The transition to remote working literally happened overnight for many businesses. For some businesses who already offered remote working opportunities, this was possibly less of a culture shock and blow to their business. However, some businesses yet to offer remote working in any form, were hesitant to think it would work, resulting in a culture shock and scramble to reassess their processes to ensure business stayed on track. The question asked globally was, how will things work if we are all working from home? It turns out, not that differently. Shares in online video tools such as Zoom and Microsoft Teams soared, as well as communication platforms such as Slack and Microsoft Team chat, as video meetings took precedence over real life meetings.

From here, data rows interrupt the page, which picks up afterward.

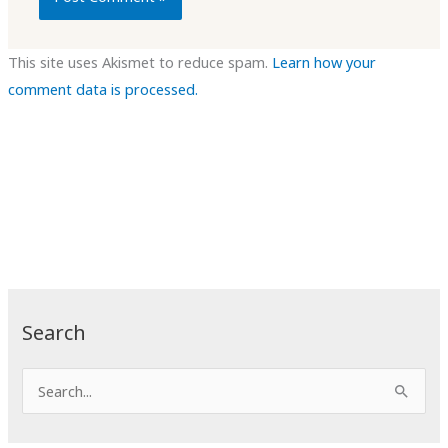
This site uses Akismet to reduce spam.
Learn how your
comment data is processed.
Search
S
e
a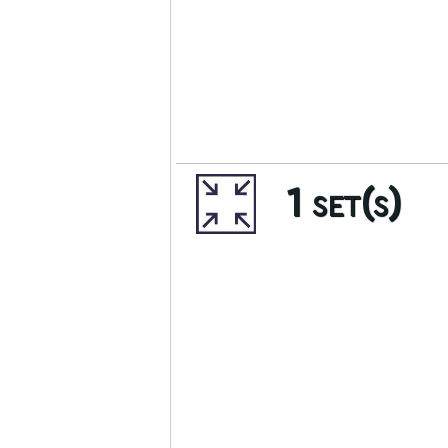
1 set(s)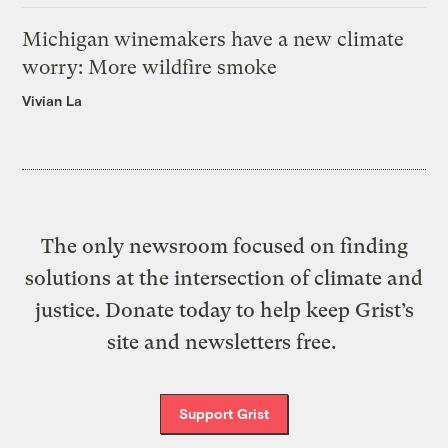
Michigan winemakers have a new climate
worry: More wildfire smoke
Vivian La
The only newsroom focused on finding
solutions at the intersection of climate and
justice. Donate today to help keep Grist’s
site and newsletters free.
Support Grist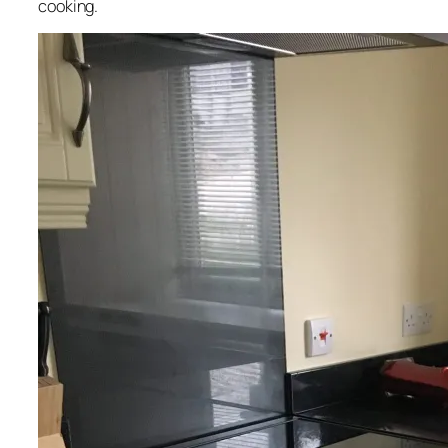
cooking.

As a whole remote working has been a success for most. Some businesses are considering trading in their offices altogether as they’ve realised the benefits of remote working, including improved employee mental health, and reduced commute time and costs. Other businesses are now opening up their offices, yet still allowing employees to have the option to work from home if they wish.
Employee preference varies.
With some employees enjoying working from home, and some looking forward to getting back to the office, it’s become a realisation that everyone works differently. Some employees have found that working from home actually makes them more productive. They have more time in their day due to lack of commute which means they can enjoy doing hobbies before and after work. In some cases employees are sleeping better as they don’t have to get up early which all leads to a happier and overall productive workforce.
On the opposite end of the spectrum, some employees feel less productive working remotely. For employees with small children in the house and other distractions, going to the office created a clear divide between work and home, and a space to concentrate on work. For people who live alone, the office also provides an opportunity to socialise with others. Lots of employers have seen the need to offer options going forward, a space to socialise with colleagues if needed, as well as remote working opportunities.
Other industries have benefited from large scale remote working.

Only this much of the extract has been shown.